ACTION ITEM: Copy every line below that has the word "nunca" in it.

=== Section Start ===

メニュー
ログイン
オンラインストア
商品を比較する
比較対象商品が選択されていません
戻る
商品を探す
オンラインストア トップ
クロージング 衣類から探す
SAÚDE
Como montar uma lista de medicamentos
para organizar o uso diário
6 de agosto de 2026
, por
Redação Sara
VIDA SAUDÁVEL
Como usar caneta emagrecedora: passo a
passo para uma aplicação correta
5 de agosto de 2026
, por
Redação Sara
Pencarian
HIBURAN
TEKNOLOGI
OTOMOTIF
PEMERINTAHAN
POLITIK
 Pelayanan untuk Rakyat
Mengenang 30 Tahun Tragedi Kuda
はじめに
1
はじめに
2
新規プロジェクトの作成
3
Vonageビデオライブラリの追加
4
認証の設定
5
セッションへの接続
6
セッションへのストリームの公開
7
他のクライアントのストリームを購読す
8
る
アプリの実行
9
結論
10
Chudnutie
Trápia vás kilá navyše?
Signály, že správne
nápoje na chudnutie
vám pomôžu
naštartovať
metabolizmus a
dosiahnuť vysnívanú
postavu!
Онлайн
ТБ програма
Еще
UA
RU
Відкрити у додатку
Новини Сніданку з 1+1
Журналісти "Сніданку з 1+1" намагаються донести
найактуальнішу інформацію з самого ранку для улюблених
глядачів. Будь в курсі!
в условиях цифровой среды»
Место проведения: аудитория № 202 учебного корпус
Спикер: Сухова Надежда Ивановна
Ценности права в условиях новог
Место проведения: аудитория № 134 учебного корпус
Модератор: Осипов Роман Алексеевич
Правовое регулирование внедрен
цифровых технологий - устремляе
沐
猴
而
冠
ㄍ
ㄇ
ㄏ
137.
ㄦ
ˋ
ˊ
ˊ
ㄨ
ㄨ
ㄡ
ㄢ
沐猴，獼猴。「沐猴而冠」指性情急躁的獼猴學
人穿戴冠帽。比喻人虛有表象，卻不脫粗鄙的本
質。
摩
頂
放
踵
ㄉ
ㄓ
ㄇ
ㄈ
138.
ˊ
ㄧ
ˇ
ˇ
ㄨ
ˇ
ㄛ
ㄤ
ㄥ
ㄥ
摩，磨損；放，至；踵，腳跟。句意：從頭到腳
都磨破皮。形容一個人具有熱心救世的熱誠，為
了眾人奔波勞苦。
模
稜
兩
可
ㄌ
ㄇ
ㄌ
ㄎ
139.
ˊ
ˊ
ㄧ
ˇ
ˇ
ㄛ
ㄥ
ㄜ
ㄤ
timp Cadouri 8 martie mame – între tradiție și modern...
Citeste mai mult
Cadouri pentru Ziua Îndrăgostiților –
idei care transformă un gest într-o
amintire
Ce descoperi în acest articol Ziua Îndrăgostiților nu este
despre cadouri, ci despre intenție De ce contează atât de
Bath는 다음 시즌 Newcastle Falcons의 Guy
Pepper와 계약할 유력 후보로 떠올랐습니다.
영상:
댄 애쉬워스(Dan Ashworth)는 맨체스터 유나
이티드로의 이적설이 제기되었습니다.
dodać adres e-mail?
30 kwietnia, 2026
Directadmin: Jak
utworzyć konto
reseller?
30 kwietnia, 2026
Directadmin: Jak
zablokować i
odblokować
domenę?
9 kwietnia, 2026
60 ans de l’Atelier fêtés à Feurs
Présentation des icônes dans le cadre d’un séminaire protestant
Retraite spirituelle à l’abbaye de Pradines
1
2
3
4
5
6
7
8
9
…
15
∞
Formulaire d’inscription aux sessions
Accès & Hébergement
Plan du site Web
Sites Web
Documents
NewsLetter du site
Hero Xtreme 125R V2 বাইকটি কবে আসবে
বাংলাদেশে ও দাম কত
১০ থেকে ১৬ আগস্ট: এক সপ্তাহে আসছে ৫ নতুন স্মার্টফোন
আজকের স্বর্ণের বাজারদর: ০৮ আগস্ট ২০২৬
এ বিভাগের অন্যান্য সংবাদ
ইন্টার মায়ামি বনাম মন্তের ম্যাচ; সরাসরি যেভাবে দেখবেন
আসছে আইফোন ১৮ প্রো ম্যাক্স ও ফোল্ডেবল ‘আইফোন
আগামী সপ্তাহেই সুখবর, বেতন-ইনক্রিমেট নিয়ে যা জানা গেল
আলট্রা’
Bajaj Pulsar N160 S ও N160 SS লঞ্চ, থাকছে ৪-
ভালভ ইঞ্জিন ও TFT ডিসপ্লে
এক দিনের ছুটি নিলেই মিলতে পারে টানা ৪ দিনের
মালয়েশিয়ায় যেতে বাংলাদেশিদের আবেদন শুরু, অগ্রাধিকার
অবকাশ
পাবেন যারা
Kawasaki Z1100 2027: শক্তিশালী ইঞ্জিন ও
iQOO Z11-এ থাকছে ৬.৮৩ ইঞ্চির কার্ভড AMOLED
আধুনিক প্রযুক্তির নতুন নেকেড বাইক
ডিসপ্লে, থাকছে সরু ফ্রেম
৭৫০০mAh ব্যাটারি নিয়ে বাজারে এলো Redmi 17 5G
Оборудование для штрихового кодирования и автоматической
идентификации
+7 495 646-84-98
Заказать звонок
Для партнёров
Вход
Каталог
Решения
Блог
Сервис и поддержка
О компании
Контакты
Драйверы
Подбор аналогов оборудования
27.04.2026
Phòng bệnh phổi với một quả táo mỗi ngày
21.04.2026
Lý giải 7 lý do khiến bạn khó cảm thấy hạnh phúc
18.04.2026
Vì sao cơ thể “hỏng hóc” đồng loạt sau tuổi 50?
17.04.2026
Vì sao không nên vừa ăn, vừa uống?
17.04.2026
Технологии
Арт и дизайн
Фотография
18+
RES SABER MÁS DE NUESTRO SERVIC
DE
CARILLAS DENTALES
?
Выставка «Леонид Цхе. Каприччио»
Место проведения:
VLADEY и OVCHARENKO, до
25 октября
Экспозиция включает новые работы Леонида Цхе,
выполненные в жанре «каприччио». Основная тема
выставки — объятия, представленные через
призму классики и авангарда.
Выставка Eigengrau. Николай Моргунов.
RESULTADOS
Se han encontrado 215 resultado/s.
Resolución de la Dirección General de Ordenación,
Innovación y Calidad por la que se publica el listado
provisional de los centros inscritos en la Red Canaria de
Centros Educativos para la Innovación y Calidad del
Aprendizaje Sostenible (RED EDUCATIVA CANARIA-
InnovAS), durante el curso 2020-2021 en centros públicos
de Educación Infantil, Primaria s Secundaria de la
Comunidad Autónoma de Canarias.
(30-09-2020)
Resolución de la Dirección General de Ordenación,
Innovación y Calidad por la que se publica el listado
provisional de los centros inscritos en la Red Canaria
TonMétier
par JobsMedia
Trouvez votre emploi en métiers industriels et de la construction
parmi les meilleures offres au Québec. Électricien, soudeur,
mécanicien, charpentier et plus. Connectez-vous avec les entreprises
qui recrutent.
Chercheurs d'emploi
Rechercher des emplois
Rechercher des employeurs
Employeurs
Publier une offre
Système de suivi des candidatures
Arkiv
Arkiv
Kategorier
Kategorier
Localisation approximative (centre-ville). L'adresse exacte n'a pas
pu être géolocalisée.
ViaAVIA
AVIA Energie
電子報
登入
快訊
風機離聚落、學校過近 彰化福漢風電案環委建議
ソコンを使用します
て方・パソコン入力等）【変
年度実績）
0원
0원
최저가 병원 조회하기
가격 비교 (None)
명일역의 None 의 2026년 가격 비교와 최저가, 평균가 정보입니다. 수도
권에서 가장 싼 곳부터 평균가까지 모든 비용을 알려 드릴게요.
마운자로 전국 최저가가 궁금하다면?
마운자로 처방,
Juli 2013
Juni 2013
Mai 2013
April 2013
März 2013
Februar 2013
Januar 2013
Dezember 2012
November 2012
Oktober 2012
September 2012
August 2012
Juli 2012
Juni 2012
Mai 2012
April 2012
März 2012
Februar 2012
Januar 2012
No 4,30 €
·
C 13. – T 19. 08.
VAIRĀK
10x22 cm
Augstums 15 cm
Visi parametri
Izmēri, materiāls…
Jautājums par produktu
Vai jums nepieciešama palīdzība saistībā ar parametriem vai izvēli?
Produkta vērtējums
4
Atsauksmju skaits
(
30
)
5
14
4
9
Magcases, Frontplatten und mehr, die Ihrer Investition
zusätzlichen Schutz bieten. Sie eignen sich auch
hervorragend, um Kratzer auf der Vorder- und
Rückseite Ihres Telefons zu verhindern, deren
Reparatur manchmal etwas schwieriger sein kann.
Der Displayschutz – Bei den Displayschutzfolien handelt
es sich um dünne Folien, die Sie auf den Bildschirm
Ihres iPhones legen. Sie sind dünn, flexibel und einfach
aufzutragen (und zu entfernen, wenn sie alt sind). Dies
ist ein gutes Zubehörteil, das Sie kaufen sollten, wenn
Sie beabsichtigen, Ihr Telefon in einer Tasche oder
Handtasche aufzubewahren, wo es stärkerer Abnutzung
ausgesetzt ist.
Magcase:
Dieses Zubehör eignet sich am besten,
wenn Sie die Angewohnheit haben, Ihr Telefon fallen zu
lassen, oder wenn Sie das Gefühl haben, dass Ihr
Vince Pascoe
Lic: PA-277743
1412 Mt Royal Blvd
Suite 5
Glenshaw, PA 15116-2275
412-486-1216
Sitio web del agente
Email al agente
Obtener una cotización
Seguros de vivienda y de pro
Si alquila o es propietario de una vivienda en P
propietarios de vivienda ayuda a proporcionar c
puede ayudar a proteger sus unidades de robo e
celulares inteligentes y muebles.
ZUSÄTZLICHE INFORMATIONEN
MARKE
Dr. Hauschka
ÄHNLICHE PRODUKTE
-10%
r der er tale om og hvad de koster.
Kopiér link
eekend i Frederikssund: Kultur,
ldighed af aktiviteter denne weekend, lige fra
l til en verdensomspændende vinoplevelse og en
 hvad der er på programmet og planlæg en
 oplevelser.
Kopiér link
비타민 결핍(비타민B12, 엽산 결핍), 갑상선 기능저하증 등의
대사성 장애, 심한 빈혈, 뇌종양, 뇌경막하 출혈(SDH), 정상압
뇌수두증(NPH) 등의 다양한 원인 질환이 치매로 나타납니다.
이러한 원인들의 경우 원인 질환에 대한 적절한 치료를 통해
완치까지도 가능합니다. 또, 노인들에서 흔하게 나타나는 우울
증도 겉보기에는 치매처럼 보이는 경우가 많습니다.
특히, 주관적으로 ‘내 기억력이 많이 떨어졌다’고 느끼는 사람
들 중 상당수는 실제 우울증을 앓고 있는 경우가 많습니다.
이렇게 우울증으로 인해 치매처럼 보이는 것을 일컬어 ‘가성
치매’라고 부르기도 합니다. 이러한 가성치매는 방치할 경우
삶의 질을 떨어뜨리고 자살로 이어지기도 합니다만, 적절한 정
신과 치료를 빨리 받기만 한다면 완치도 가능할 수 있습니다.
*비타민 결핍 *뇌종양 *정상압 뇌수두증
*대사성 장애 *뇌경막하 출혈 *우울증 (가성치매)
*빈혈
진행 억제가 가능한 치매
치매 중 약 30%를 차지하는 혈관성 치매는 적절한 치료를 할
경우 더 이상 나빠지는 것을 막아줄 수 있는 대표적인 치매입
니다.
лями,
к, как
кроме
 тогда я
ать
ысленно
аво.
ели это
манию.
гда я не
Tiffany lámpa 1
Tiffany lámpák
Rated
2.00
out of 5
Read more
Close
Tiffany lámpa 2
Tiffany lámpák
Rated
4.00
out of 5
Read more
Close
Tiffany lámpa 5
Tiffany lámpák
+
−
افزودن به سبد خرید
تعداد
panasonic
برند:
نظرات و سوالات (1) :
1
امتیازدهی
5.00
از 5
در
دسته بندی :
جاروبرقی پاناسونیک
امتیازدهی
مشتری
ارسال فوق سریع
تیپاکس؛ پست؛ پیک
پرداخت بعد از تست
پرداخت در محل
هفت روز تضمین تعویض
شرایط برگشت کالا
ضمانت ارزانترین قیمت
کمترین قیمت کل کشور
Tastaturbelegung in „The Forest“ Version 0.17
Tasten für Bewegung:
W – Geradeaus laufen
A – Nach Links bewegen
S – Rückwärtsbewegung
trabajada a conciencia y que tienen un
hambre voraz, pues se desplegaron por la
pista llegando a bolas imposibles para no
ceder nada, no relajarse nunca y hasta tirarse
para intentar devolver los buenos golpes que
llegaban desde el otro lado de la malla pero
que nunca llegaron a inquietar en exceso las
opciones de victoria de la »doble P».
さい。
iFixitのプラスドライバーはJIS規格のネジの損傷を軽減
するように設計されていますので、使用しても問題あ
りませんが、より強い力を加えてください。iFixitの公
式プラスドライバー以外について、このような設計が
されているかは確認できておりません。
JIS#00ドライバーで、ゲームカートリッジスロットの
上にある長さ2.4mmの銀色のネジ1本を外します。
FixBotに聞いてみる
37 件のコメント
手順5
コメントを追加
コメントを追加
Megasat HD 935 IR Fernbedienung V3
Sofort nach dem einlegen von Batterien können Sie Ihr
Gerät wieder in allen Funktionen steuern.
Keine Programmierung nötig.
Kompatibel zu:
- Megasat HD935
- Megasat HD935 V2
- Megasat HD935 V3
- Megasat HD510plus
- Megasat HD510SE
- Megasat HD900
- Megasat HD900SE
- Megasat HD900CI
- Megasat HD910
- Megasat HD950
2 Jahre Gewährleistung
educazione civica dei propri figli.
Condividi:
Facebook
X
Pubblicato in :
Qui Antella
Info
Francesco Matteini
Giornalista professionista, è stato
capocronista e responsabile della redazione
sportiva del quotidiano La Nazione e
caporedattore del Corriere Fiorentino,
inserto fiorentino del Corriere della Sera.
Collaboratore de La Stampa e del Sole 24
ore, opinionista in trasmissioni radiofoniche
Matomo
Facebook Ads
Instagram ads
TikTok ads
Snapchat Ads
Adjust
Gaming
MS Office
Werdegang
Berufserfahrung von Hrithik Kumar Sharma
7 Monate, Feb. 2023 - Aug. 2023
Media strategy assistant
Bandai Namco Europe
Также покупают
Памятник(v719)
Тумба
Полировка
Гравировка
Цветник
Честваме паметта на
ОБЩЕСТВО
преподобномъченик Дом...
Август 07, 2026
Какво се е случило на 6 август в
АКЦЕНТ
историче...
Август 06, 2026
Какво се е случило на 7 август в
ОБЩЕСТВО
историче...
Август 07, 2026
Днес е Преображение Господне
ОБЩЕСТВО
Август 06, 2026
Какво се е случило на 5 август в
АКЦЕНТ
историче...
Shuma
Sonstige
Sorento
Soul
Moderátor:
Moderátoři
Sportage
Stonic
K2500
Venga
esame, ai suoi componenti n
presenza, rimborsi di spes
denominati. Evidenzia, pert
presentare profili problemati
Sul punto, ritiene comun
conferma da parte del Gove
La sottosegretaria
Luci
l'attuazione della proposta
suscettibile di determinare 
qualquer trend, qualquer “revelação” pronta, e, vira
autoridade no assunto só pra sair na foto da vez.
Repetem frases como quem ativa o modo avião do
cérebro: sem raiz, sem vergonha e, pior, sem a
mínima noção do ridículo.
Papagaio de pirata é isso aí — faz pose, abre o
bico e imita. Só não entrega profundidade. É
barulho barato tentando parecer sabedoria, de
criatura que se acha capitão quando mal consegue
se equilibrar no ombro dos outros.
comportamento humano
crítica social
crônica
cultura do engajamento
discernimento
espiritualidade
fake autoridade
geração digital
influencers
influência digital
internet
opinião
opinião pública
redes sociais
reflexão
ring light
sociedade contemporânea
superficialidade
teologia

=== Section End ===

COMPLETED TASK:
ceder nada, no relajarse nunca y hasta tirarse
que nunca llegaron a inquietar en exceso las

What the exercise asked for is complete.